Les promoteurs du projet proposent un gain de 10 minutes pour la majorité des gares situées à l’ouest de Rennes, un temps de parcours inférieur à 1 heures entre Rennes et Nantes avec doublement des dessertes sur ce tronçon de ligne, et un renforcement des dessertes périurbaines de ces deux villes. La commission nationale du débat public met en ligne tous les documents concernant ce projet. Lors des réunions publiques ces mêmes documents sont mis à disposition.

A la lecture de ce dossier, je ferai ces premières remarques, que j’ai en partie formulées à Vannes sous forme de questions comme le prévoit les textes pour un débat public de ce type (nous disposons d’une minute pour poser une question et de 3 minutes pour émettre un avis). Il y a d’abord le périmètre de l’étude et sur lequel repose le débat : il exclu le centre Bretagne ouest en ignorant l’axe ferré nord/sud, de St Brieuc à Auray. C’est du foncier disponible, donc pas à acquérir ; et il est évident que les questions environnementales ne sont plus du même ordre avec une ligne existante qu’une à créer. La mise en valeur de ce barreau transversal breton répondrait à de nombreux besoins de déplacement quotidiens des bretons, participerait au désenclavement du centre Bretagne, permettrait de relier les ports du Légué et de Lorient, et ferait que l’effet Bretagne Grande Vitesse (BGV) profite vraiment à tous les bretons. Il m’a été répondu que si cet axe nord/sud n’est pas intégré dans l’étude cela ne veut pas dire que l’on ne s’en préoccupe pas : RFF avec la Région Bretagne va réaliser des travaux sur la voie pour améliorer son exploitation, fret actuellement. Affaire à suivre.

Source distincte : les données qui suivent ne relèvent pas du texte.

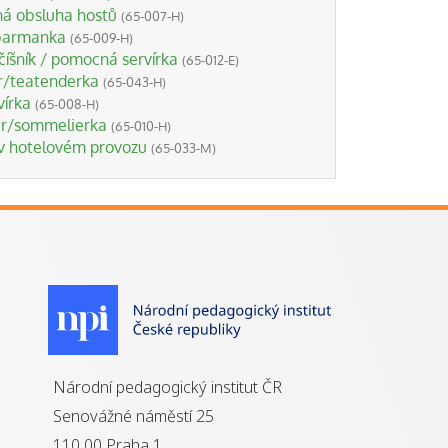
á obsluha hostů
(65-007-H)
barmanka
(65-009-H)
íšník / pomocná servírka
(65-012-E)
r/teatenderka
(65-043-H)
vírka
(65-008-H)
r/sommelierka
(65-010-H)
v hotelovém provozu
(65-033-M)
Národní pedagogický institut ČR
Senovážné náměstí 25
110 00 Praha 1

Gagner 10 minutes, mettre à tout prix Brest et Quimper à 3 heures de Paris en réalisant de nouvelles lignes ferroviaires, est-ce le seul choix technique ? Ne peut-on investir dans l’amélioration de l’existant sans lignes nouvelles pour accroître le nombre de trains, avec la signalisation embarquée par exemple, ou dans le matériel roulant, tout en excluant le recours au train pendulaire qui ne donne pas entièrement satisfaction là où il existe. C’est non.

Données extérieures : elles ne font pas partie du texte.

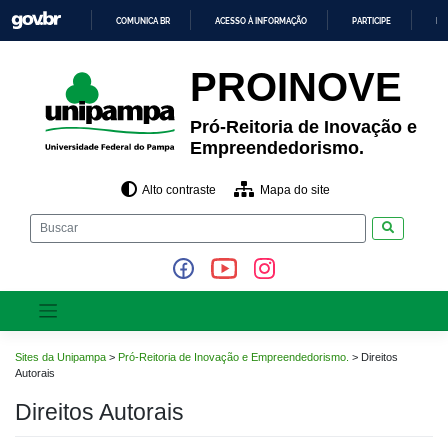
Pular
COMUNICA BR
ACESSO À INFORMAÇÃO
PARTICIPE
LE
para
o
IR
PARA
conteúdo
PROINOVE
O
CONTEÚDO
Pró-Reitoria de Inovação e
Empreendedorismo.
Alto contraste
Mapa do site
Pesquisar
Sites da Unipampa
>
Pró-Reitoria de Inovação e Empreendedorismo.
>
Direitos
Autorais
Direitos Autorais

Les trois scénarios présentés sont établis avec l’idée préconçue que l’aéroport NDDL est réalisé. Ne peut-on avoir des scénarios sans cette hypothèse ? En effet, plus on s’éloigne de cet aéroport, plus la chalandise bretonne est faible : 43% du trafic provient de la Loire Atlantique contre 11 % du Morbihan, 9% de l’Ille et Vilaine, 4% du Finistère et 3% des Côtes d’Armor. Les représentants de la commission nationale présents à Vannes m’ont annoncé qu’elle a demandé à RFF de retravailler ces scénarios avec cette hypothèse. Donc acte.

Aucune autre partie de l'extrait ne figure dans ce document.